◆ What the task asks ◆
Copy each line of the material in which the word "temps" appears.

◆ Data section ◆
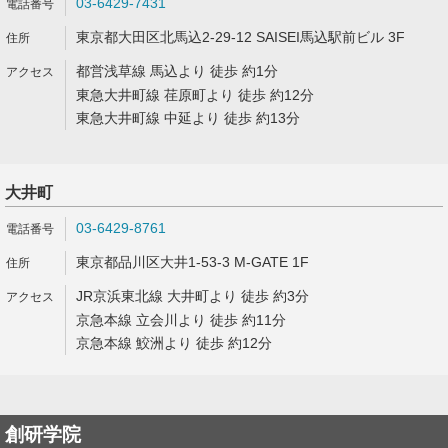
03-6429-7431
東京都大田区北馬込2-29-12 SAISEI馬込駅前ビル 3F
都営浅草線 馬込より 徒歩 約1分
東急大井町線 荏原町より 徒歩 約12分
東急大井町線 中延より 徒歩 約13分
大井町
03-6429-8761
東京都品川区大井1-53-3 M-GATE 1F
JR京浜東北線 大井町より 徒歩 約3分
京急本線 立会川より 徒歩 約11分
京急本線 鮫洲より 徒歩 約12分
創研学院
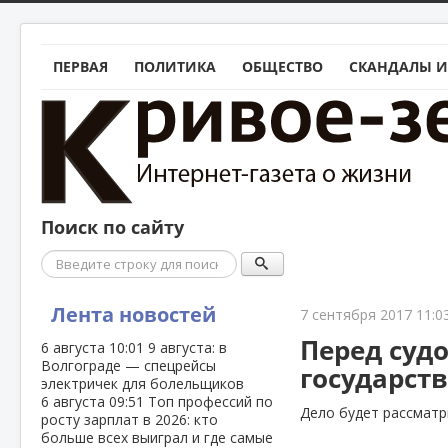
ПЕРВАЯ
ПОЛИТИКА
ОБЩЕСТВО
СКАНДАЛЫ И
Поиск по сайту
Поиск
Лента новостей
7 сентября 2017 11:0
Перед суд
6 августа
10:01
9 августа: в
Волгограде — спецрейсы
государст
электричек для болельщиков
6 августа
09:51
Топ профессий по
Дело будет рассматр
росту зарплат в 2026: кто
больше всех выиграл и где самые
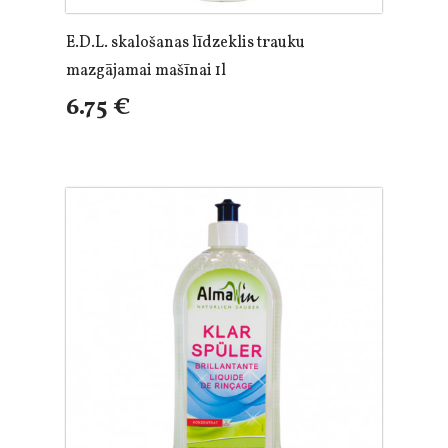
E.D.L. skalošanas līdzeklis trauku
mazgājamai mašīnai 1l
6.75 €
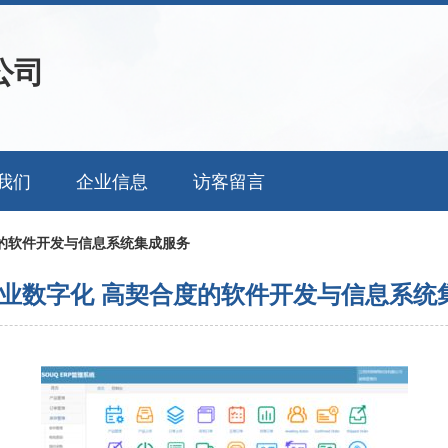
公司
我们
企业信息
访客留言
的软件开发与信息系统集成服务
业数字化 高契合度的软件开发与信息系统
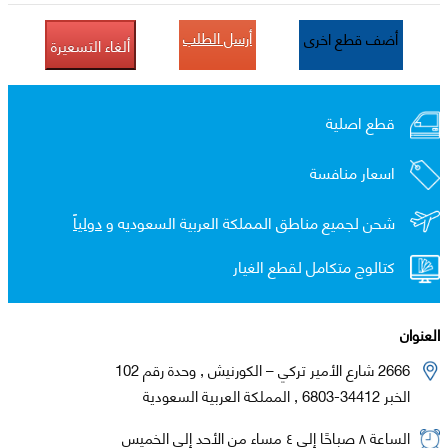
أرسل الطلب
أضف قطع اخرى
ألغاء التسعيرة
قطع اصلية
اسعار منافسة
شحن لجميع مناطق المملكة العربية السعوديه و
دولياً
كتالوج متكامل لقطع الغيار
العنوان
2666 شارع الأمير تركي – الكورنيش , وحدة رقم 102
الخبر 34412-6803 , المملكة العربية السعودية
الساعة ٨ صباحًا إلى ٤ مساء من الأحد إلى الخميس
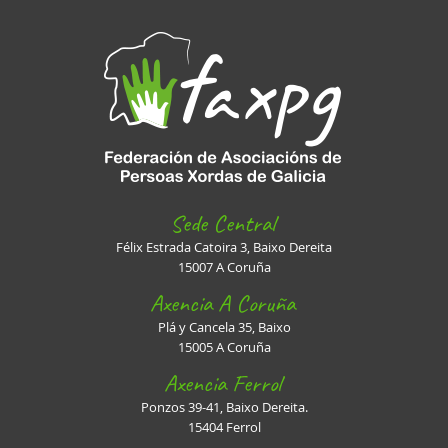
Sede Central
Félix Estrada Catoira 3, Baixo Dereita
15007 A Coruña
Axencia A Coruña
Plá y Cancela 35, Baixo
15005 A Coruña
Axencia Ferrol
Ponzos 39-41, Baixo Dereita.
15404 Ferrol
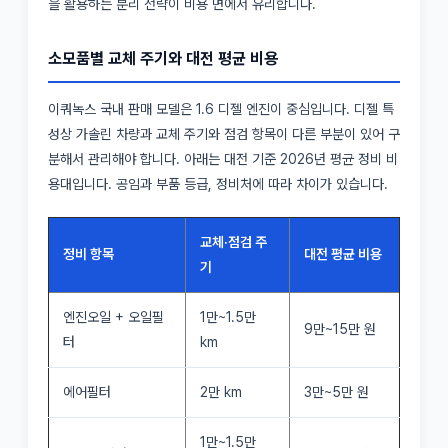
을 활용하는 분리 전략이 비용 면에서 유리합니다.
소모품별 교체 주기와 대전 평균 비용
이쿼녹스 국내 판매 모델은 1.6 디젤 엔진이 중심입니다. 디젤 특
성상 가솔린 차량과 교체 주기와 점검 항목이 다른 부분이 있어 구
분해서 관리해야 합니다. 아래는 대전 기준 2026년 평균 정비 비
용대입니다. 공임과 부품 등급, 정비처에 따라 차이가 있습니다.
교체·점검 주
정비 항목
대전 평균 비용
기
엔진오일 + 오일필
1만~1.5만
9만~15만 원
터
km
에어필터
2만 km
3만~5만 원
1만~1.5만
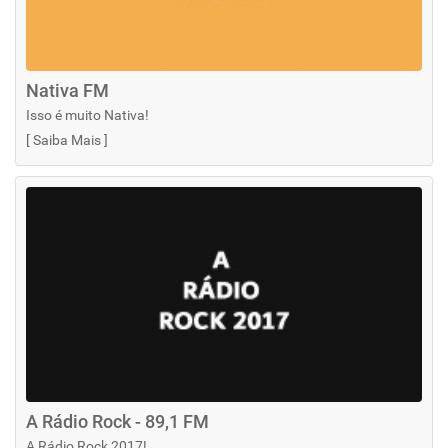
Nativa FM
Isso é muito Nativa!
[
Saiba Mais
]
A Rádio Rock - 89,1 FM
A Rádio Rock 2017!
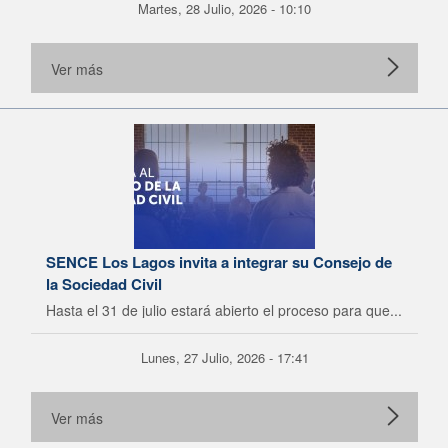
Martes, 28 Julio, 2026 - 10:10
Ver más
SENCE Los Lagos invita a integrar su Consejo de
la Sociedad Civil
Hasta el 31 de julio estará abierto el proceso para que...
Lunes, 27 Julio, 2026 - 17:41
Ver más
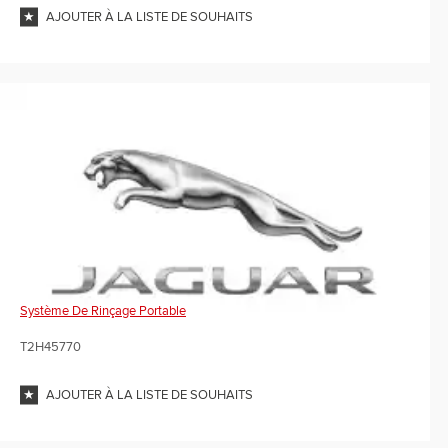
AJOUTER À LA LISTE DE SOUHAITS
Système De Rinçage Portable
T2H45770
AJOUTER À LA LISTE DE SOUHAITS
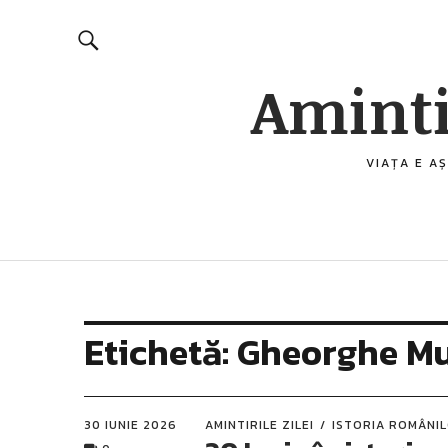
Aminti
VIAȚA E AȘ
Etichetă:
Gheorghe M
30 IUNIE 2026
AMINTIRILE ZILEI
ISTORIA ROMÂNI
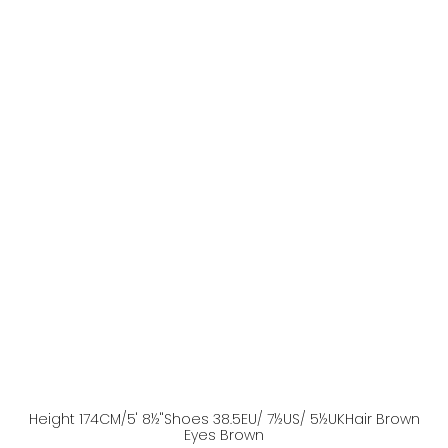
Height
174
CM
/5' 8½''
Shoes
38.5
EU
/ 7½US
/ 5½UK
Hair
Brown
Eyes
Brown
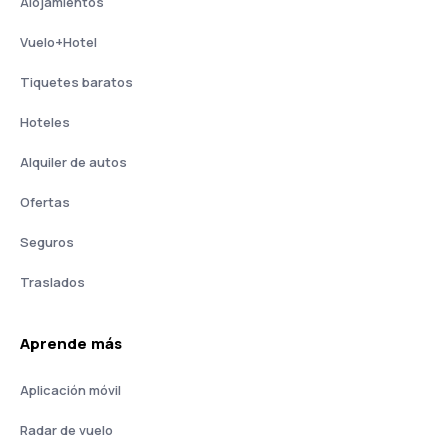
Alojamientos
Vuelo+Hotel
Tiquetes baratos
Hoteles
Alquiler de autos
Ofertas
Seguros
Traslados
Aprende más
Aplicación móvil
Radar de vuelo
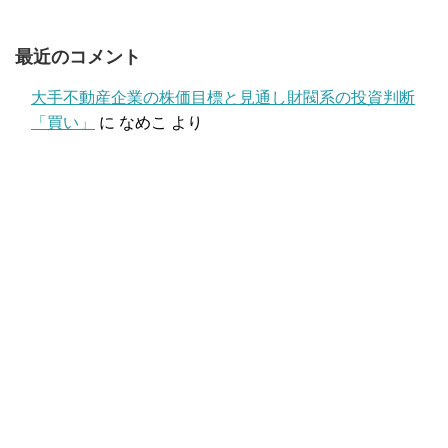
最近のコメント
大手不動産企業の株価目標と見通し財閥系の投資判断
「買い」
に
なめこ
より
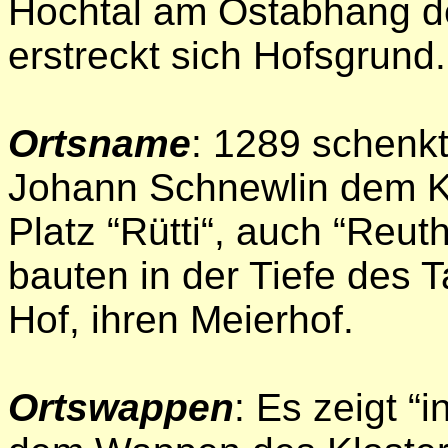
Hochtal am Ostabhang de
erstreckt sich Hofsgrund.
Ortsname
: 1289 schenkt
Johann Schnewlin dem Kl
Platz “Rütti“, auch “Reu
bauten in der Tiefe des T
Hof, ihren Meierhof.
Ortswappen
: Es zeigt “i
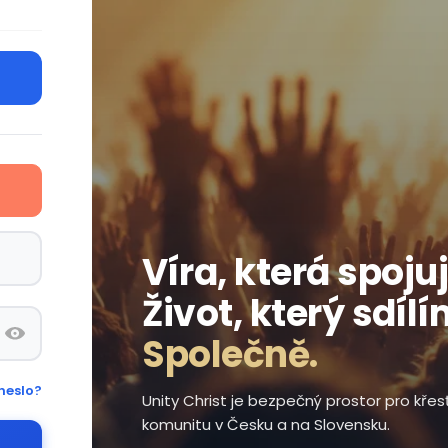
Víra, která spojuj
Život, který sdílí
Společně.
heslo?
Unity Christ je bezpečný prostor pro kře
komunitu v Česku a na Slovensku.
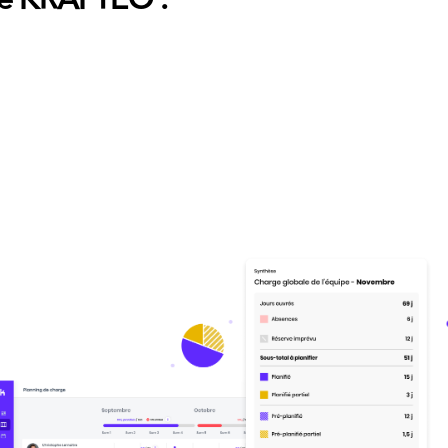
 en temps réel avec Prodevis
: accédez instantanément à vos
sons.
e
: planifiez et ajustez vos horaires simplement avec un systèm
: soyez informé instantanément des éventuels décalages de li
rge automatique
: optimisez votre calendrier et anticipez les d
s et gestion des non-conformités
: vos poseurs et techniciens
temps de travail et signaler tout problème.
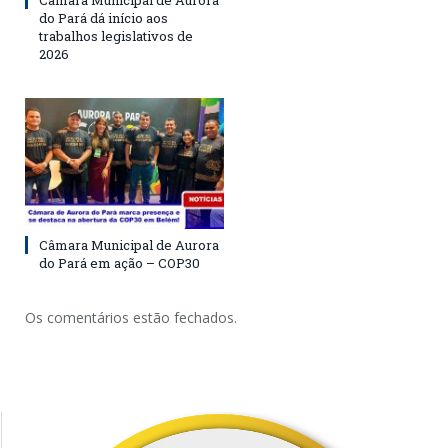
Câmara Municipal de Aurora
do Pará dá início aos
trabalhos legislativos de
2026
Câmara Municipal de Aurora
do Pará em ação – COP30
Os comentários estão fechados.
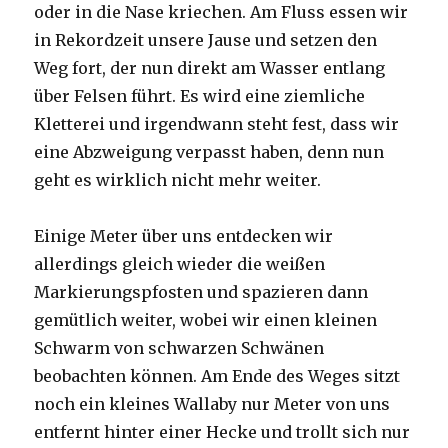
oder in die Nase kriechen. Am Fluss essen wir
in Rekordzeit unsere Jause und setzen den
Weg fort, der nun direkt am Wasser entlang
über Felsen führt. Es wird eine ziemliche
Kletterei und irgendwann steht fest, dass wir
eine Abzweigung verpasst haben, denn nun
geht es wirklich nicht mehr weiter.
Einige Meter über uns entdecken wir
allerdings gleich wieder die weißen
Markierungspfosten und spazieren dann
gemütlich weiter, wobei wir einen kleinen
Schwarm von schwarzen Schwänen
beobachten können. Am Ende des Weges sitzt
noch ein kleines Wallaby nur Meter von uns
entfernt hinter einer Hecke und trollt sich nur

◆ Worked solution ◆
 en temps réel avec Prodevis
temps de travail et signaler tout problème.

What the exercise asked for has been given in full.